WikiExtractor.py - No such file or directory

Question

WikiExtractor.py - No such file or directory

Tomas0413 opened this issue 6 years ago · 6 comments

@yoheikikuta thanks for creating this repository and sharing the instructions on how to train BERT with Japanese wiki data! I'm trying to reproduce everything from scratch and I can't find WikiExtractor.py file.

python3 src/data-download-and-extract.py

100.0% 2906087424 / 2906079739
python3: can't open file '/data/bert-japanese/src/../../wikiextractor/WikiExtractor.py': [Errno 2] No such file or directory

ありがとうございました

Answer 1 · 2019-02-13T14:05:29.000Z

I'm going to try a WikiExtractor.py from here:

https://github.com/attardi/wikiextractor

Maybe it's what you used?

Answer 2 · 2019-02-14T03:05:14.000Z

@Tomas0413
Yes, this repository uses wikiextractor you mentioned.
This wikiextractor` is installed during the docker build.
Did you properly run the script in a docker container?

Answer 3 · 2019-02-14T10:58:48.000Z

Hi, @yoheikikuta, thanks for the response!

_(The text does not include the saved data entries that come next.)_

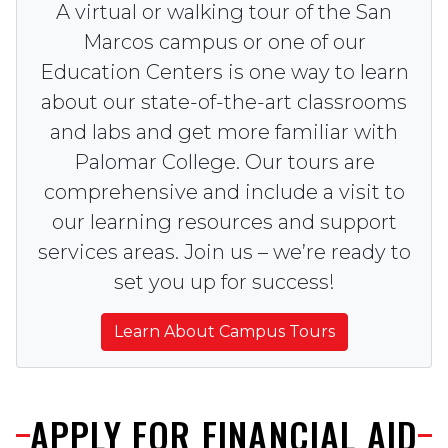
A virtual or walking tour of the San
Marcos campus or one of our
Education Centers is one way to learn
about our state-of-the-art classrooms
and labs and get more familiar with
Palomar College. Our tours are
comprehensive and include a visit to
our learning resources and support
services areas. Join us – we’re ready to
set you up for success!
Learn About Campus Tours
APPLY FOR FINANCIAL AID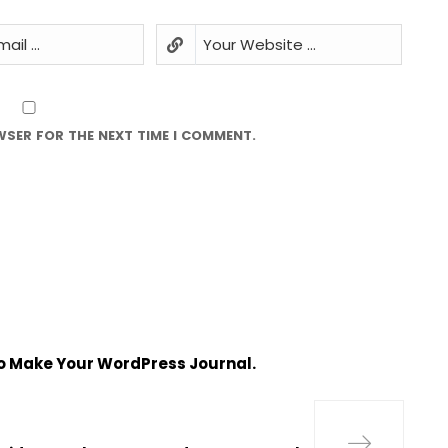
WSER FOR THE NEXT TIME I COMMENT.
to Make Your WordPress Journal.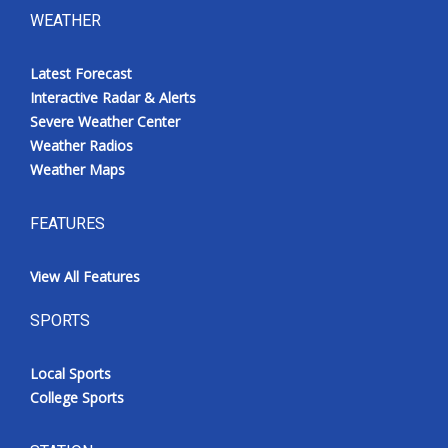
WEATHER
Latest Forecast
Interactive Radar & Alerts
Severe Weather Center
Weather Radios
Weather Maps
FEATURES
View All Features
SPORTS
Local Sports
College Sports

I should have looked at the Dockerfile indeed. Anyway, I was able to download the data and extract it, so this step worked fine. Now will move onto the SentencePiece, I initially tried running it in a small VM with 8GB of RAM, so I ran out of RAM and will what you used: n1-standard-8.

Answer 4 · 2019-02-14T13:02:27.000Z

@Tomas0413

n1-standard-8 (8CPUs, 30GB memories)

You need enhance the instance's memory to avoid the memory error.
I'm sure 30 [GB] is enough.

Answer 5 · 2019-02-14T13:52:27.000Z

Yep, SentencePiece on 30GB RAM finished without problems.

Answer 6 · 2019-02-16T11:00:57.000Z

I'll close this issue.
Please make another issues if you have any other problems.